Uma mulher de 29 anos e seu companheiro, de 33 anos, foram detidos na manhã deste domingo (13/9) em Uberaba, no Triângulo Mineiro, sob suspeita de maus-tratos contra uma bebê de apenas um ano de idade. A criança foi levada ao pronto-socorro da Unidade de Pronto Atendimento (UPA) São Benedito na madrugada, apresentando sinais de engasgo após a ingestão de leite, mas durante o atendimento médico foram constatados sinais de violência física e possíveis queimaduras, o que levou à suspeita de maus-tratos.
Segundo informações da Polícia Militar de Minas Gerais (PMMG), a bebê chegou à unidade por volta de 1h, acompanhada da mãe e do padrasto. Ela apresentava dificuldades respiratórias e não respondia adequadamente aos estímulos, o que motivou a equipe médica a realizar procedimentos de emergência, incluindo desengasgo, intubação e reanimação cardiopulmonar. Durante o atendimento, os profissionais identificaram hematomas em diferentes regiões do corpo, como rosto, testa, tórax, abdômen e costas, além de uma lesão compatível com queimadura de cigarro no tórax.
Após estabilizar os sinais vitais da criança, os médicos realizaram uma nova avaliação antes de transferi-la ao Hospital das Clínicas de Uberaba. Nessa avaliação, foram detectados hematomas também na parte superior dos pés e uma nova lesão na região do tórax, reforçando a suspeita de maus-tratos. Durante o procedimento, a bebê sofreu uma parada cardiorrespiratória, sendo necessário realizar nova reanimação.

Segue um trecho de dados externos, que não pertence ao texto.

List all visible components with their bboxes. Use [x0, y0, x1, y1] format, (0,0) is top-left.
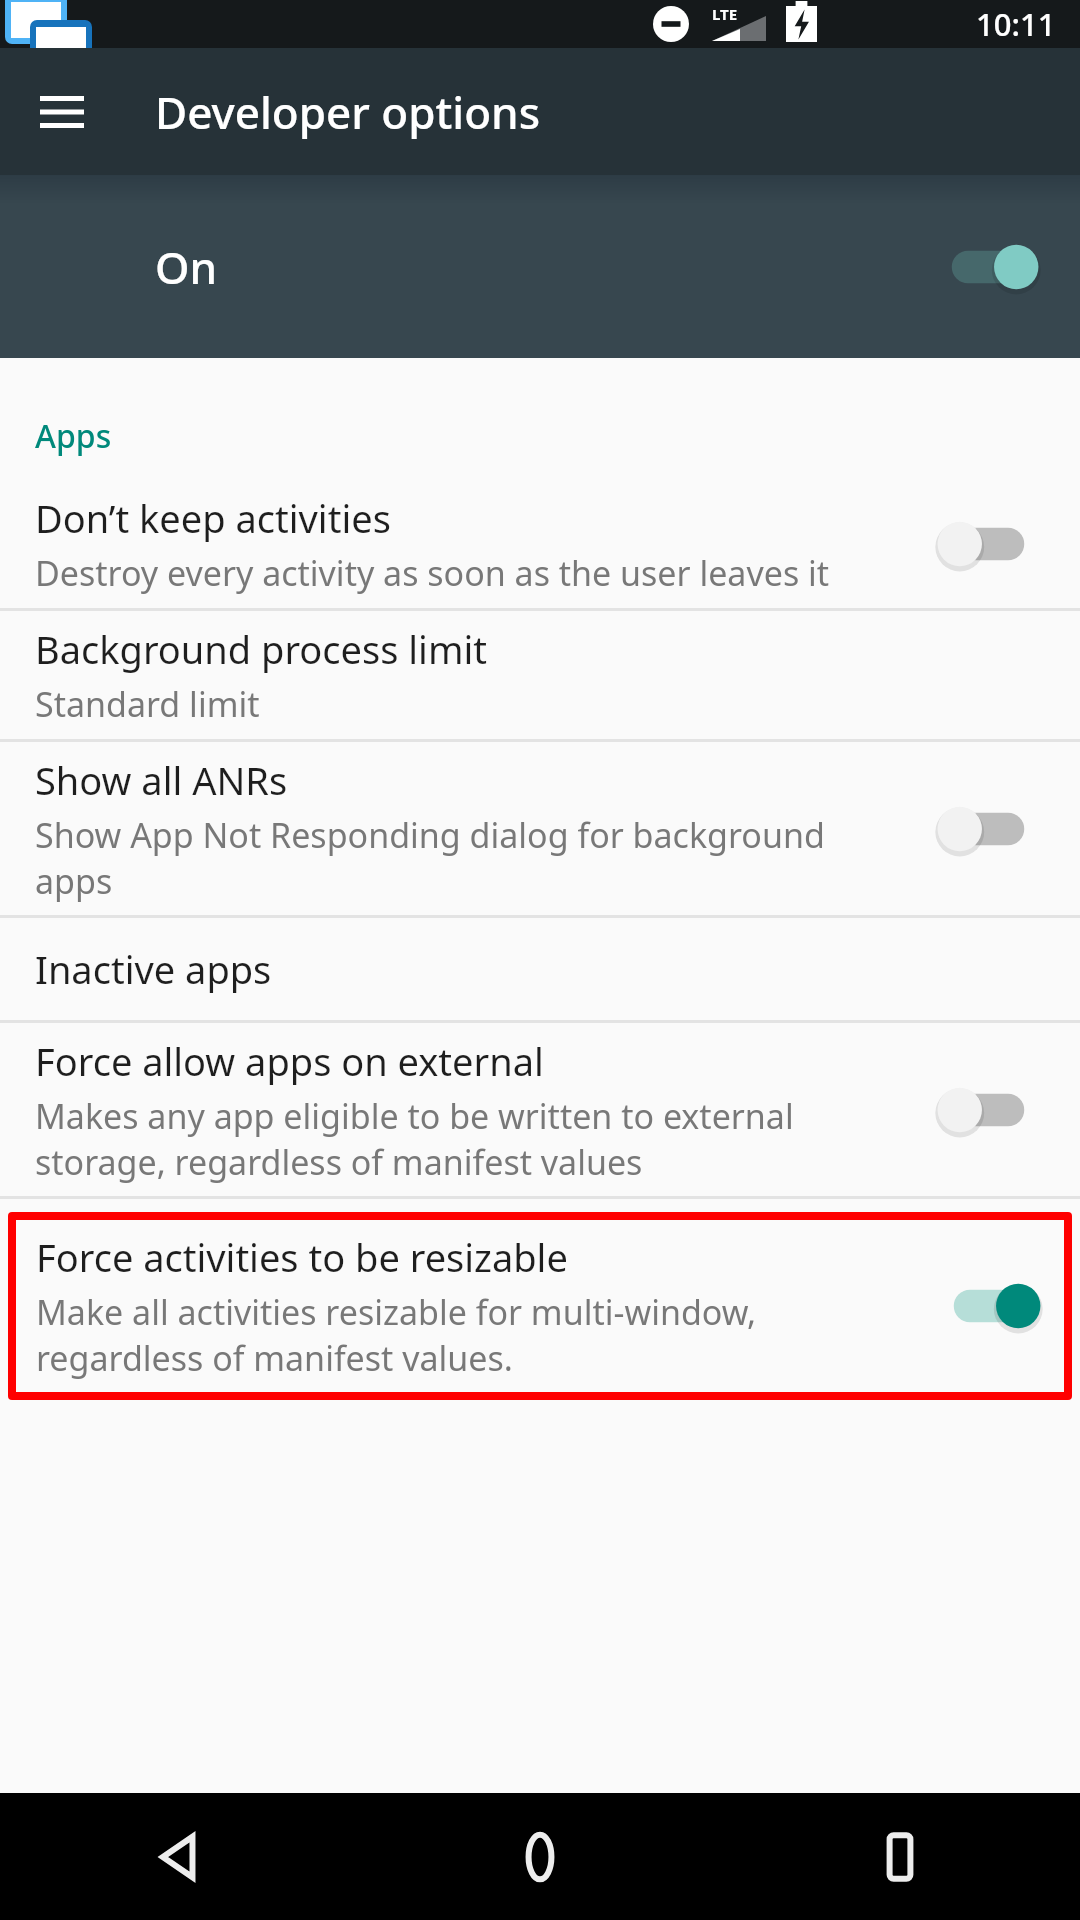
staticText: On — [155, 237, 218, 297]
button[interactable]: Show all ANRs — [0, 742, 1080, 915]
staticText: LTE — [712, 4, 738, 24]
staticText: Makes any app eligible to be written to … — [35, 1093, 888, 1185]
button[interactable]: Setting disabled — [940, 792, 1044, 866]
staticText: Standard limit — [35, 681, 1004, 727]
button[interactable]: Setting disabled — [940, 1073, 1044, 1147]
staticText: Force activities to be resizable — [36, 1231, 568, 1283]
button[interactable]: Force activities to be resizable — [16, 1220, 1064, 1392]
staticText: Destroy every activity as soon as the us… — [35, 550, 888, 596]
button[interactable]: Inactive apps — [0, 918, 1080, 1020]
button[interactable]: Setting enabled — [932, 230, 1036, 304]
button[interactable]: On — [0, 175, 1080, 358]
staticText: Developer options — [155, 82, 541, 142]
button[interactable]: Open navigation drawer — [22, 72, 102, 152]
staticText: Show App Not Responding dialog for backg… — [35, 812, 888, 904]
staticText: Make all activities resizable for multi-… — [36, 1289, 865, 1381]
button[interactable]: Don’t keep activities — [0, 480, 1080, 608]
button[interactable]: Background process limit — [0, 611, 1080, 739]
staticText: Show all ANRs — [35, 754, 288, 806]
staticText: Don’t keep activities — [35, 492, 391, 544]
staticText: Force allow apps on external — [35, 1035, 544, 1087]
button[interactable]: Setting enabled — [934, 1269, 1038, 1343]
staticText: Apps — [35, 414, 112, 458]
button[interactable]: Home — [360, 1793, 720, 1920]
button[interactable]: Back — [0, 1793, 360, 1920]
button[interactable]: Recent apps — [720, 1793, 1080, 1920]
button[interactable]: Force allow apps on external — [0, 1023, 1080, 1196]
staticText: Background process limit — [35, 623, 487, 675]
button[interactable]: Setting disabled — [940, 507, 1044, 581]
staticText: 10:11 — [976, 3, 1056, 45]
staticText: Inactive apps — [35, 943, 272, 995]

A versão inicialmente apresentada pela mãe foi alterada ao longo do atendimento. Ela afirmou que a filha teria se engasgado após tomar leite, mas, ao ser questionada sobre os hematomas, alegou que a criança teria caído do berço. A Polícia Militar, então, realizou inspeções na residência da família e avaliou o berço, concluindo que a hipótese de queda do local não condizia com as lesões encontradas no corpo da bebê.
O padrasto também forneceu versões contraditórias aos policiais. Inicialmente, declarou que não tinha conhecimento do ocorrido e que não havia pegado a criança, mas posteriormente afirmou que ela teria se engasgado após ingerir leite. Ainda de acordo com a PMMG, o médico responsável pelo primeiro atendimento relatou que, após os procedimentos de desengasgo, não foi identificada obstrução das vias aéreas por líquido.
O homem deixou a unidade pouco tempo após a chegada, alegando que saiu porque estava sem camiseta e não queria permanecer no local dessa forma. Ele retornou horas depois em um carro, quando foi abordado pelos policiais. Em revista, os agentes encontraram duas camisetas masculinas no veículo, além de uma mochila com roupas e fraldas da criança, objetos considerados incompatíveis com a justificativa apresentada pelo padrasto.
Tanto a mãe quanto o padrasto foram presos e encaminhados à Delegacia de Polícia Civil de Uberaba, onde permanecem à disposição da autoridade policial. O Conselho Tutelar foi acionado para acompanhar o caso, que segue sob investigação. A gravidade das lesões e as contradições nas versões fornecidas pelos suspeitos reforçam a suspeita de maus-tratos e violência contra a criança, cuja condição de saúde ainda demanda cuidados especializados.